» **Data below**:
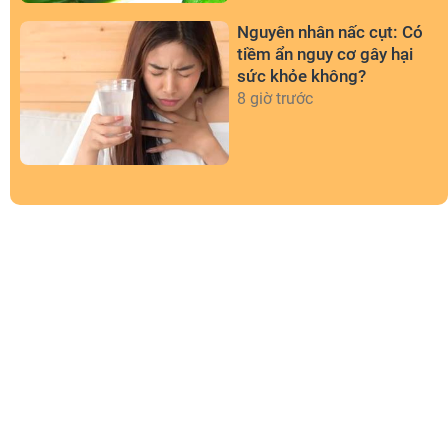
Nguyên nhân nấc cụt: Có
tiềm ẩn nguy cơ gây hại
sức khỏe không?
8 giờ trước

» **Problem details**: Would you return the material above exactly, apart from its pictures?

» **Finished task**:
Nguyên nhân nấc cụt: Có
tiềm ẩn nguy cơ gây hại
sức khỏe không?
8 giờ trước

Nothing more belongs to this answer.